Brief
Print nothing but the lines below starting at the line that holds "Förskola (4) (98, 644)" and ending at the line that holds "Om School Parrot (76, 1571)", including both, each exactly as written.

====== Data for processing

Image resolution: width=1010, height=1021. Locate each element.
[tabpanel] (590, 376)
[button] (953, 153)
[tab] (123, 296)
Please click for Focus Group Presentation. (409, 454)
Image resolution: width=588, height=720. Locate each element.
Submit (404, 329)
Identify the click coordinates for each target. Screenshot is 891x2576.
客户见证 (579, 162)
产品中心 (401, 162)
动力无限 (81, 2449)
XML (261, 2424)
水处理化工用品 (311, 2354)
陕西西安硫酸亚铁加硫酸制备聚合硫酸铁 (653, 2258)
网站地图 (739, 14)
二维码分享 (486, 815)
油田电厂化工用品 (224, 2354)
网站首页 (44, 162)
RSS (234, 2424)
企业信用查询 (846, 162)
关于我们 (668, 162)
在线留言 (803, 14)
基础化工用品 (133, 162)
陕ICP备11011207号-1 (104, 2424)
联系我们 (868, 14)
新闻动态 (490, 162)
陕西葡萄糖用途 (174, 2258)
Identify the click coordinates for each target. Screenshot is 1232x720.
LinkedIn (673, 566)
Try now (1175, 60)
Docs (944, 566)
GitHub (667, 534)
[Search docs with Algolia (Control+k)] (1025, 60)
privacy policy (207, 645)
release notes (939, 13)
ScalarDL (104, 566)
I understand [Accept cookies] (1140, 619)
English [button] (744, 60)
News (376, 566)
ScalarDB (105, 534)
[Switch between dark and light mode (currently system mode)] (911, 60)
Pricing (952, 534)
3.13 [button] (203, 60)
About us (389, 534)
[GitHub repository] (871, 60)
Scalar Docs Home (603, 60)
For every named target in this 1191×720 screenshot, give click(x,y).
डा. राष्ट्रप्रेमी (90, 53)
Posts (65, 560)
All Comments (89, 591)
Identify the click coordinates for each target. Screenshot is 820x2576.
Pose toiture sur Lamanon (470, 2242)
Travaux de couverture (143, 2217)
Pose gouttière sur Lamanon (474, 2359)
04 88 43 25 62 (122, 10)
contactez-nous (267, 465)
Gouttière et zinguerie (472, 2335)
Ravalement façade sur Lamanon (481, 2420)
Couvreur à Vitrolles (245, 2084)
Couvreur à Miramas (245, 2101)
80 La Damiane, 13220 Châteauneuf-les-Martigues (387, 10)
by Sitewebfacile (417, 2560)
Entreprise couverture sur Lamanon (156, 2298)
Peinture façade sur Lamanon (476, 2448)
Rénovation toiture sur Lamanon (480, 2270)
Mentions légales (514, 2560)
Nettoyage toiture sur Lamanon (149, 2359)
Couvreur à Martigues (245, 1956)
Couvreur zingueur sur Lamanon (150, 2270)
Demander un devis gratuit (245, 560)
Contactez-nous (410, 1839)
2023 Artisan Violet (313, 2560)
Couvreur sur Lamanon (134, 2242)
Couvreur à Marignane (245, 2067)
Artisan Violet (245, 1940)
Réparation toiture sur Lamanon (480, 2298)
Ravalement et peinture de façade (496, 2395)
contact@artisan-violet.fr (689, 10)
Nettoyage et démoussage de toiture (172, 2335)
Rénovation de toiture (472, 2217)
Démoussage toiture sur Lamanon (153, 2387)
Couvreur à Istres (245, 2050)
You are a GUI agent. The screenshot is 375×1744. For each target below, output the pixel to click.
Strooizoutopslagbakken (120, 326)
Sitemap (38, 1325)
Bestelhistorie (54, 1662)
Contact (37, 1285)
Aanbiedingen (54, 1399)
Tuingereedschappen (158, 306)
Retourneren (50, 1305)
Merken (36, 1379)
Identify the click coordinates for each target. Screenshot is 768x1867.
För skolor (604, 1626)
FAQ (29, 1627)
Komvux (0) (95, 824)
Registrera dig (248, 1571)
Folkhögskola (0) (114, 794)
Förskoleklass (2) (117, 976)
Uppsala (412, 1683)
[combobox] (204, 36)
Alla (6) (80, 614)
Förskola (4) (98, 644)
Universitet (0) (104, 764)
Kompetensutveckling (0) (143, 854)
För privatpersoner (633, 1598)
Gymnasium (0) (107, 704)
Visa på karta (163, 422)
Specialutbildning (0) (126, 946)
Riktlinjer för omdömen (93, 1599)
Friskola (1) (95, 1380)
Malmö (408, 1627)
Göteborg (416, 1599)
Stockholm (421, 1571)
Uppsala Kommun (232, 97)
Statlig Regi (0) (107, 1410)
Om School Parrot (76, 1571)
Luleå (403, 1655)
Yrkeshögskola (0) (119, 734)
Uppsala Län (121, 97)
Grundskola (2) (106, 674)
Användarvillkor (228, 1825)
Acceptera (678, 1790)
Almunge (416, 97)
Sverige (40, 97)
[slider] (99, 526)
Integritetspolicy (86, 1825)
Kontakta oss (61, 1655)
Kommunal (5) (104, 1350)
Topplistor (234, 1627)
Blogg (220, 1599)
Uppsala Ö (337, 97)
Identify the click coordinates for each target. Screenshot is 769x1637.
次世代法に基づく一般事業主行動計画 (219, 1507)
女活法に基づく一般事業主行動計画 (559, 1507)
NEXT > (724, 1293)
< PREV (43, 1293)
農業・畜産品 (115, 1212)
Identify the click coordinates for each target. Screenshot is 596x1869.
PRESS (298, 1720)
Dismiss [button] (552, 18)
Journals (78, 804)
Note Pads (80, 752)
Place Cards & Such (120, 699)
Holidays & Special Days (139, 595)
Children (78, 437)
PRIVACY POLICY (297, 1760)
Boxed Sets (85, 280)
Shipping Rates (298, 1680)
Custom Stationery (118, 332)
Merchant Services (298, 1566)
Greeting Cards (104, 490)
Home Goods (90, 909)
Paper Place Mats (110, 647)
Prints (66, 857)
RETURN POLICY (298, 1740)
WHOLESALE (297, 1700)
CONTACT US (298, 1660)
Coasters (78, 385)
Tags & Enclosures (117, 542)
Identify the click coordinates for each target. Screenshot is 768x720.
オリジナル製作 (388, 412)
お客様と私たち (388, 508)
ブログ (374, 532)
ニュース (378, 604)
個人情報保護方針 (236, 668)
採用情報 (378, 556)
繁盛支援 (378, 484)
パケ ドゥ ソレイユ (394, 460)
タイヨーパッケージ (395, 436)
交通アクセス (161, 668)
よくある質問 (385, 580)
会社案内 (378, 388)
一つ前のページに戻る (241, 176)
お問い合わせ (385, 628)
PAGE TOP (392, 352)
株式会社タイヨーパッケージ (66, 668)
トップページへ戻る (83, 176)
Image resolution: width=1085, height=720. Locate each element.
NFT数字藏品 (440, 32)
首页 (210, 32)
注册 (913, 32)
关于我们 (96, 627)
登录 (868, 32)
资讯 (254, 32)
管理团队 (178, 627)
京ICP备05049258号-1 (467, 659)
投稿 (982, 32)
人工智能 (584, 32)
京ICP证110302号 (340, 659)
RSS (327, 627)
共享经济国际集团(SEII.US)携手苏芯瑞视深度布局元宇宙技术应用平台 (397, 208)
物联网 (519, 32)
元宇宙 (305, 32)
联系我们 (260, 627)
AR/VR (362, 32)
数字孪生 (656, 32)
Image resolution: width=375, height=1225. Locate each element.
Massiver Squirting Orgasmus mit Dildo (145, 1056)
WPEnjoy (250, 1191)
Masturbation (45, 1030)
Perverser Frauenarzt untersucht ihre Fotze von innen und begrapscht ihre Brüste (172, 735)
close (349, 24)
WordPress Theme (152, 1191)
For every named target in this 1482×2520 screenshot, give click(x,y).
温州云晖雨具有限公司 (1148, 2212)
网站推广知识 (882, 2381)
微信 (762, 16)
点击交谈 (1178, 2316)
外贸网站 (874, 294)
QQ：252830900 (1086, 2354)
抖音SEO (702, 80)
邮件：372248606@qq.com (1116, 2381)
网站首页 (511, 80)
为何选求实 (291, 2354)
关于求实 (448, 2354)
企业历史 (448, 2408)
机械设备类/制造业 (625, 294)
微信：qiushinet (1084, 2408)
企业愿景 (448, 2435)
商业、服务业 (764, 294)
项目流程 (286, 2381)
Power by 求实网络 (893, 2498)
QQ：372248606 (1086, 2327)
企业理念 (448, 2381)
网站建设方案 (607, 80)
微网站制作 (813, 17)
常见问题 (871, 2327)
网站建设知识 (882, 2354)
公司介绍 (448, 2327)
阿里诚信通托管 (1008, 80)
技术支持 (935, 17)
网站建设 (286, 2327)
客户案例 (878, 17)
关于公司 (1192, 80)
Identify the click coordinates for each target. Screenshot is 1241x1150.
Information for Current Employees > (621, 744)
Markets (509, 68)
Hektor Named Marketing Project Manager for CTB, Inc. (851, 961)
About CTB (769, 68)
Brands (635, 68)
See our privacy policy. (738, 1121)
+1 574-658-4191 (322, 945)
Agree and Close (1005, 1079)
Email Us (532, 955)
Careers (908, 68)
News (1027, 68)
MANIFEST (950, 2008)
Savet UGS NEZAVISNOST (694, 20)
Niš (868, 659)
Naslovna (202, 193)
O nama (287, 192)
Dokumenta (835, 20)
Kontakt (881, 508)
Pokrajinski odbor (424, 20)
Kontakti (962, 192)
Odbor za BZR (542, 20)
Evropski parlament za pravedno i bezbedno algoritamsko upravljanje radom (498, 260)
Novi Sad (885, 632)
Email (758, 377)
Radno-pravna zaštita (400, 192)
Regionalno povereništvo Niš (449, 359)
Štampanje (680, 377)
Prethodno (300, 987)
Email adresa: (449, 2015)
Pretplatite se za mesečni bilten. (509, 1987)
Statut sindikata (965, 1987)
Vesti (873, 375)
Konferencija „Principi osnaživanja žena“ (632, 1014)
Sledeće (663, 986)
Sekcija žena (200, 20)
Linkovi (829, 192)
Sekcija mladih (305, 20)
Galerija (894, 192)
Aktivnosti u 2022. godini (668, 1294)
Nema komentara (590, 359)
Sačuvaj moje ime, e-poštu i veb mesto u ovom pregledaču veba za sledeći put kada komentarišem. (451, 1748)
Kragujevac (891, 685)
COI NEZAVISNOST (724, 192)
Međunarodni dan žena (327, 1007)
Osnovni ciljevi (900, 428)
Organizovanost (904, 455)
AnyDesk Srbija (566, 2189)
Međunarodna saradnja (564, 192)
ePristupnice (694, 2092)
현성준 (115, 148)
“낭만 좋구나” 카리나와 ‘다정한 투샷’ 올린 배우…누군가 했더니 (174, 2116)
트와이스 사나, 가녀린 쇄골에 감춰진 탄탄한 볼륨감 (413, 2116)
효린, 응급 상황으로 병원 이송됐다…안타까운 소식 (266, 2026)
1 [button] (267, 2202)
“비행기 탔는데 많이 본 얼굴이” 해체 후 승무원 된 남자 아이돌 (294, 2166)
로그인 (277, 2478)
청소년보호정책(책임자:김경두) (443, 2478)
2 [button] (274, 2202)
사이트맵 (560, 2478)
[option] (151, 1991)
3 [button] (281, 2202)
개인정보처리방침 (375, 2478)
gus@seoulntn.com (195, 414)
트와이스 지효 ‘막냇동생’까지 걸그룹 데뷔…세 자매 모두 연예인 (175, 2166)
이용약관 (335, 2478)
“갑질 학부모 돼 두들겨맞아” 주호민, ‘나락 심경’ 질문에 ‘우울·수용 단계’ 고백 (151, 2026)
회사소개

============

Solution for this task
Förskola (4) (98, 644)
Universitet (0) (104, 764)
Kompetensutveckling (0) (143, 854)
För privatpersoner (633, 1598)
Gymnasium (0) (107, 704)
Visa på karta (163, 422)
Specialutbildning (0) (126, 946)
Riktlinjer för omdömen (93, 1599)
Friskola (1) (95, 1380)
Malmö (408, 1627)
Göteborg (416, 1599)
Stockholm (421, 1571)
Uppsala Kommun (232, 97)
Statlig Regi (0) (107, 1410)
Om School Parrot (76, 1571)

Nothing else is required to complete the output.